SECTION: EDITORIAL PAGE; Pg. 2

LENGTH: 667 words

HEADLINE: CATERING TO RELIGIOUS SECT WAS A BIG ALBANY MISTAKE;
LEGISLATORS, CUOMO JOINED IN WRITING BAD LAW

BODY:
IT'S UNFORTUNATE that one of the few issues on which Gov. Cuomo, Senate Republicans and Assembly Democrats could ignore differences and agree is one that will do the state absolutely no good.

In fact, their bid to circumvent the U.S. Supreme Court to help a tiny but politically astute religious sect may do real harm.

For one thing, it erodes critical barriers between church and state. For another, it opens the door to the creation of more school districts in the state at the very time efforts should be focusing on consolidation.

For both reasons, state residents should be questioning why their representatives were spending time figuring ways to cater to a small religious group while being unable to resolve a number of other matters that could have benefited the state as a whole.

The Legislature's interest in this arcane issue was aroused by the Supreme Court's recent decision that a public school district created especially to benefit an ultra-Orthodox Jewish group in the Orange County Village of Kiryas Joel was unconstitutional.

Cuomo and the Legislature had created the district in 1989 specifically to provide handicapped education for about 200 Hasidic children. Their parents wanted the taxpayer-funded service but didn't want their kids to attend public schools.

The court correctly ruled that creating such a district serving only the Hasidic children amounted to unconstitutional state favoritism toward one religious sect.

Undeterred, Cuomo and the Legislature seized on a comment from one justice who
said the district might be constitutional if created under a law applicable to any community, not just Kiryas Joel. Grasping at that judicial straw, the public officials came up with legislation allowing any municipality that meets certain criteria to establish a new school district.

But while tailored to help the Jewish students in Kiryas Joel, those criteria also could allow new districts in up to 60 other communities in the state.

That flies directly in the face of the recognition that with more than 700 districts consuming more than $ 21 billion in state and local funds each year, New York already is awash in school districts.
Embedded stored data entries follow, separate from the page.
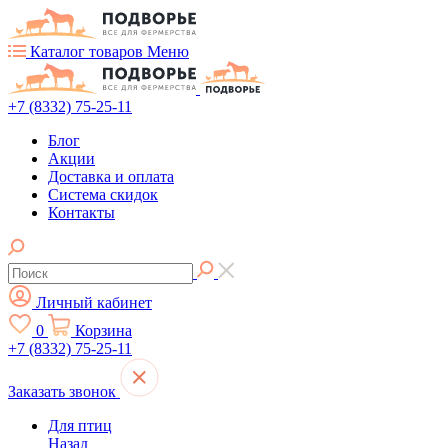
Каталог товаров
Меню
+7 (8332) 75-25-11
Блог
Акции
Доставка и оплата
Система скидок
Контакты
Личный кабинет
0
Корзина
+7 (8332) 75-25-11
Заказать звонок
Для птиц
Назад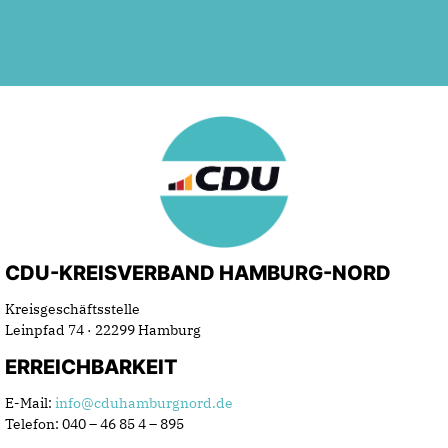
CDU-KREISVERBAND HAMBURG-NORD
Kreisgeschäftsstelle
Leinpfad 74 · 22299 Hamburg
ERREICHBARKEIT
E-Mail:
info@cduhamburgnord.de
Telefon: 040 – 46 85 4 – 895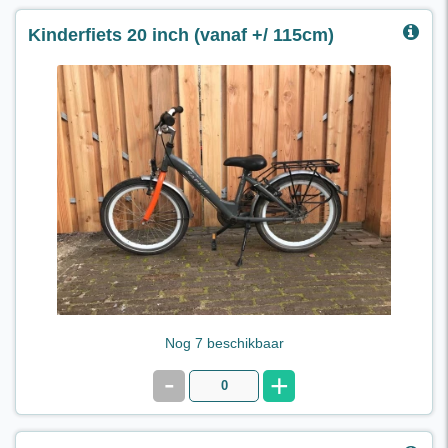
Kinderfiets 20 inch (vanaf +/ 115cm)
Kinderfiets 20 Inch,
geschikt voor kinderen vanaf 5 jaar, lichaamslengte ±
115cm (foto kan afwijken).
€ 10,95 per dag
Nog 7 beschikbaar
-
+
It moves entirely in the wrong direction to concoct a mechanism that, no matter how narrowly tailored, might let localities create more.

No one is compelled to go to public school if their religious beliefs dictate otherwise. But by the same token, those who want the benefits public education offers -- including special education -- bear the burden of making whatever accommodation is necessary to take advantage of the same access all state residents have.

Going to such extraordinary lengths to accommodate one religions group turns that principle on its head and flies in the face of the intent of the U.S. Constitution. It also raises the specter of more school districts in a state that already has far too many.

The Legislature could have found something much more beneficial to do with its time.